* _THE TASK_
Within the records, find every line that includes the word "Kolbenenten" and copy it.

* _INFORMATION GIVEN_
------------------------------------

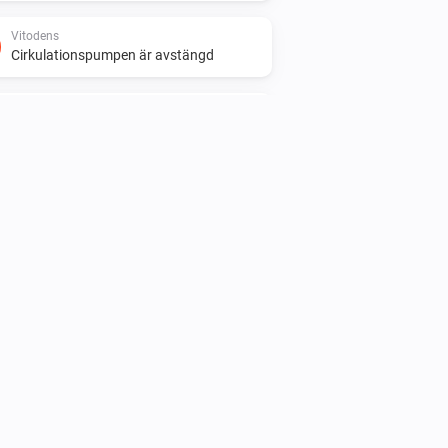
Vitodens
Cirkulationspumpen är avstängd
Vitovalor
Måltemperaturen ändrades
Vitovalor
Elmätaren ändrades
Vitovalor
Brännaren är påslagen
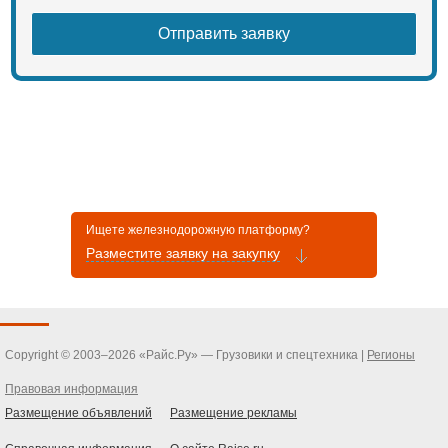
Ищете железнодорожную платформу?
Разместите заявку на закупку
Copyright © 2003–2026 «Райс.Ру» — Грузовики и спецтехника |
Регионы
Правовая информация
Размещение объявлений
Размещение рекламы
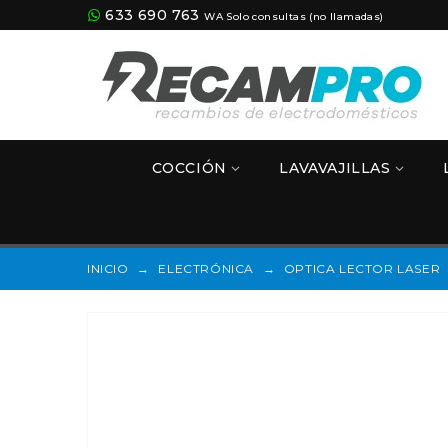
633 690 763
WA Solo consultas (no llamadas)
COCCIÓN
LAVAVAJILLAS
INICIO
→
ELECTRÓNICA
→
OPTICA LECTOR LASER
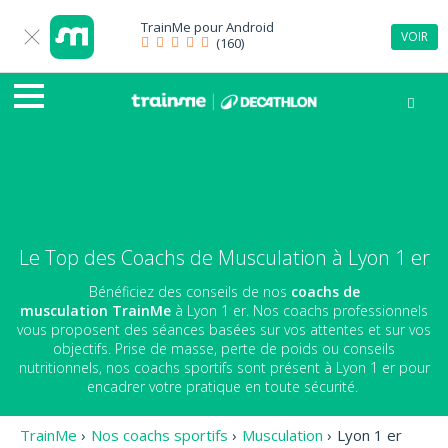
TrainMe pour
Android
VOIR
(160)
Le Top des Coachs de Musculation à Lyon 1 er
Bénéficiez des conseils de nos
coachs de
musculation
TrainMe
à Lyon 1 er. Nos coachs professionnels
vous proposent des séances basées sur vos attentes et sur vos
objectifs. Prise de masse, perte de poids ou conseils
nutritionnels, nos coachs sportifs sont présent à Lyon 1 er pour
encadrer votre pratique en toute sécurité.
TrainMe
›
Nos coachs sportifs
›
Musculation
›
Lyon 1 er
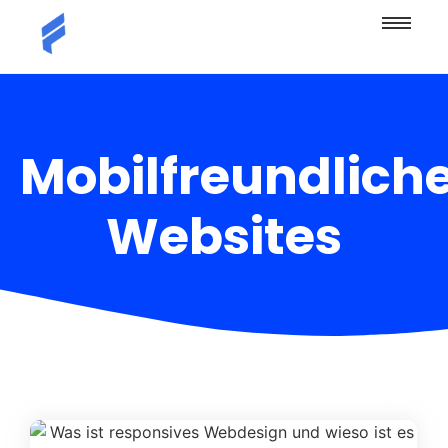
Mobilfreundlich
Websites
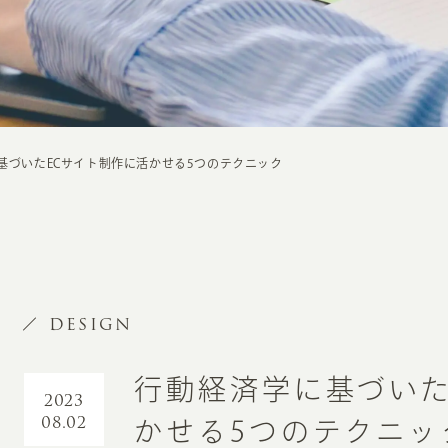
基づいたECサイト制作に活かせる5つのテクニック
DESIGN
行動経済学に基づいた
2023
08.02
かせる5つのテクニッ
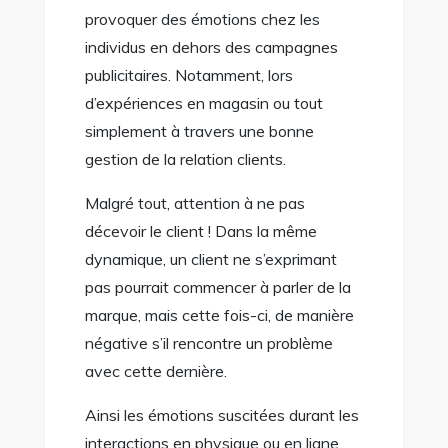
provoquer des émotions chez les
individus en dehors des campagnes
publicitaires. Notamment, lors
d’expériences en magasin ou tout
simplement à travers une bonne
gestion de la relation clients.
Malgré tout, attention à ne pas
décevoir le client ! Dans la même
dynamique, un client ne s’exprimant
pas pourrait commencer à parler de la
marque, mais cette fois-ci, de manière
négative s’il rencontre un problème
avec cette dernière.
Ainsi les émotions suscitées durant les
interactions en physique ou en ligne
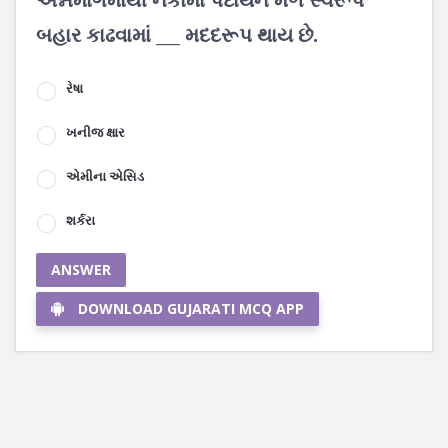
બહાર કાઢવામાં ___ મદદરૂપ થાય છે.
રેષા
ખનીજ ક્ષાર
એમીના એસિડ
શર્કરા
ANSWER
DOWNLOAD GUJARATI MCQ APP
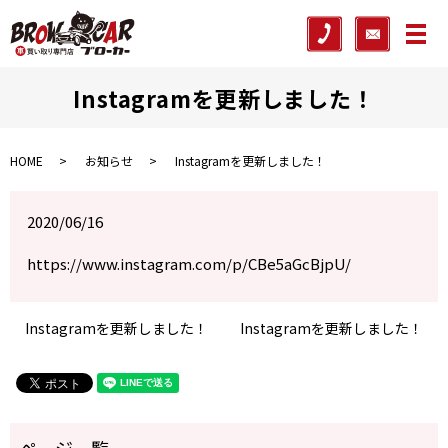
メ
Instagramを更新しました！
HOME
お知らせ
Instagramを更新しました！
2020/06/16
https://www.instagram.com/p/CBe5aGcBjpU/
Instagramを更新しました！
Instagramを更新しました！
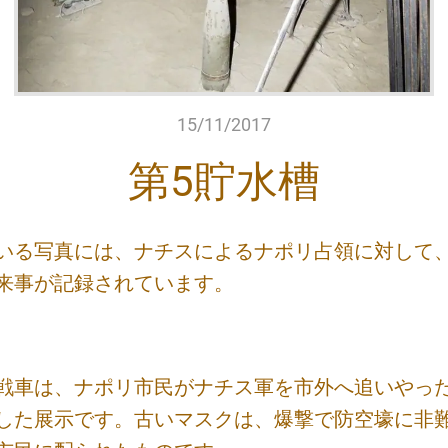
15/11/2017
第5貯水槽
いる写真には、ナチスによるナポリ占領に対して
来事が記録されています。
戦車は、ナポリ市民がナチス軍を市外へ追いやっ
した展示です。古いマスクは、爆撃で防空壕に非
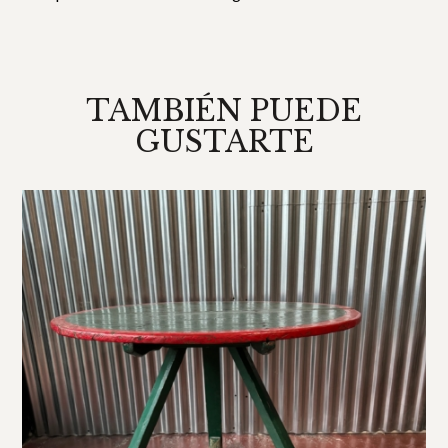
TAMBIÉN PUEDE
GUSTARTE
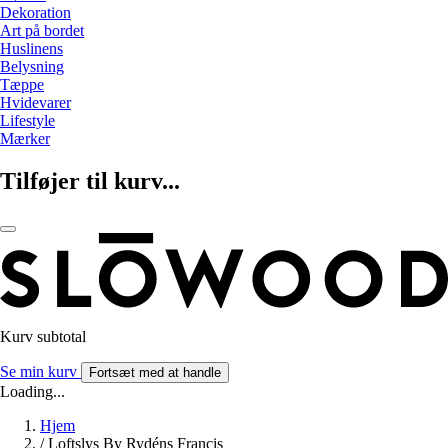
Dekoration
Art på bordet
Huslinens
Belysning
Tæppe
Hvidevarer
Lifestyle
Mærker
Tilføjer til kurv...
Kurv subtotal
Se min kurv
Fortsæt med at handle
Loading...
Hjem
/
Loftslys By Rydéns Francis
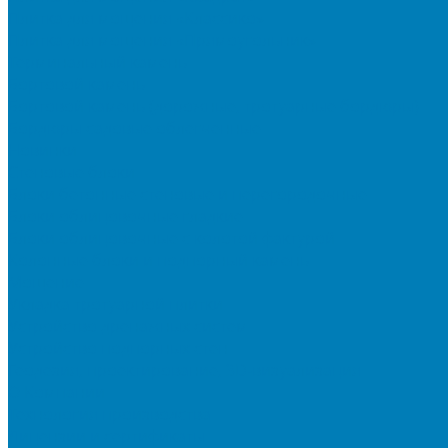
Плитка для мощения «Классико»
Плитка для мощения «Прямоугольник»
Терминальный камень
Бортовой камень
Бортовой камень (дорожные, тротуарные бордюры)
Бордюры садовые облегченные
Новинки
Стеновые блоки
Блоки бетонные стеновые и перегородочные
Блоки облицовочные гладкие
Блоки облицовочные с колотой фактурой
Колонные блоки и подпорный камень
Мощение
Укладка тротуарной плитки
Устройство дренажных систем
Устройство подпорных стен
Геодезия, проектирование, 3D-визуализация
О Компании
Технология производства
Лицензии и сертификаты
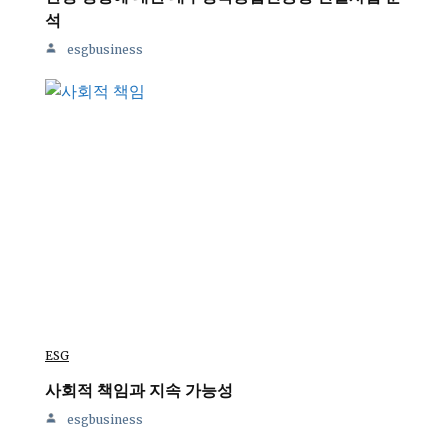
석
esgbusiness
ESG
사회적 책임과 지속 가능성
esgbusiness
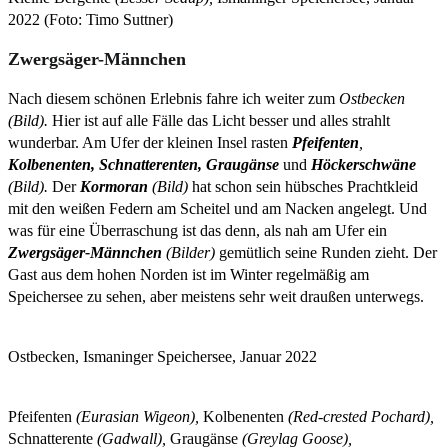
2022 (Foto: Timo Suttner)
Zwergsäger-Männchen
Nach diesem schönen Erlebnis fahre ich weiter zum
Ostbecken
(Bild).
Hier ist auf alle Fälle das Licht besser und alles strahlt
wunderbar. Am Ufer der kleinen Insel rasten
Pfeifenten
,
Kolbenenten, Schnatterenten, Graugänse
und
Höckerschwäne
(Bild).
Der
Kormoran
(Bild)
hat schon sein hübsches Prachtkleid
mit den weißen Federn am Scheitel und am Nacken angelegt. Und
was für eine Überraschung ist das denn, als nah am Ufer ein
Zwergsäger-Männchen
(Bilder)
gemütlich seine Runden zieht. Der
Gast aus dem hohen Norden ist im Winter regelmäßig am
Speichersee zu sehen, aber meistens sehr weit draußen unterwegs.
Ostbecken, Ismaninger Speichersee, Januar 2022
Pfeifenten
(Eurasian Wigeon),
Kolbenenten
(Red-crested Pochard),
Schnatterente
(Gadwall),
Graugänse
(Greylag Goose),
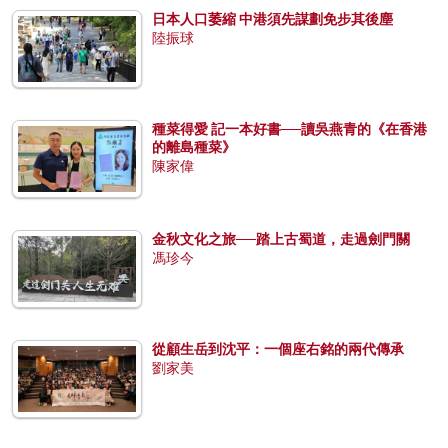
日本人口萎縮 中港須先謀劃免步其後塵
陸振球
種菜得愛 記一本好書──讀吳燕青的《在香港
的離島種菜》
陳家偉
金秋文化之旅──踏上古蜀道，走過劍門關
馮珍今
從顧生岳到沈平：一個座右銘的兩代傳承
劉家美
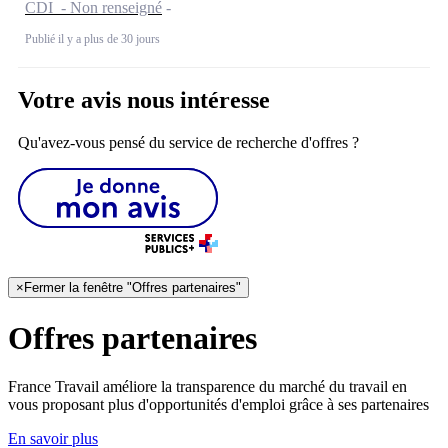
CDI - Non renseigné
Publié il y a plus de 30 jours
Votre avis nous intéresse
Qu'avez-vous pensé du service de recherche d'offres ?
×
Fermer la fenêtre "Offres partenaires"
Offres partenaires
France Travail améliore la transparence du marché du travail en
vous proposant plus d'opportunités d'emploi grâce à ses partenaires
En savoir plus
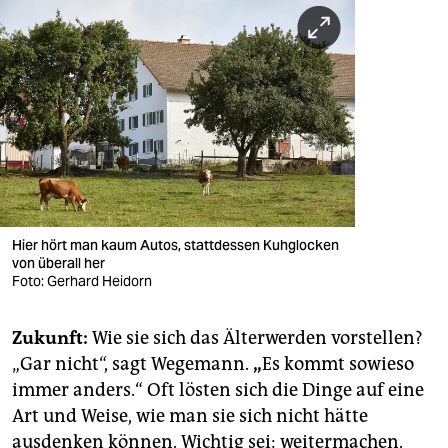
Hier hört man kaum Autos, stattdessen Kuhglocken
von überall her
Foto: Gerhard Heidorn
Zukunft:
Wie sie sich das Älterwerden vorstellen?
„Gar nicht“, sagt Wegemann.
„
Es kommt sowieso
immer anders.“ Oft lösten sich die Dinge auf eine
Art und Weise, wie man sie sich nicht hätte
ausdenken können. Wichtig sei: weitermachen.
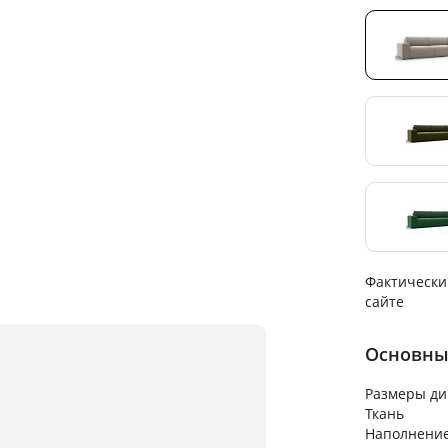
Фактически
сайте
Основны
Размеры ди
Ткань
Наполнени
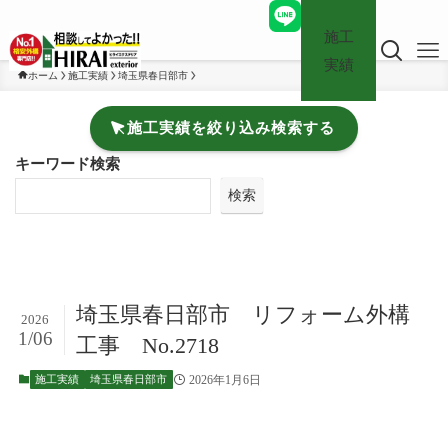
施工
実績
ホーム
施工実績
埼玉県春日部市
施工実績を絞り込み検索する
キーワード検索
検索
埼玉県春日部市 リフォーム外構
2026
1/06
工事 No.2718
2026年1月6日
施工実績
埼玉県春日部市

------------------------------------

* _YOUR SOLUTION_
Kolbenenten, Schnatterenten, Graugänse
Kolbenenten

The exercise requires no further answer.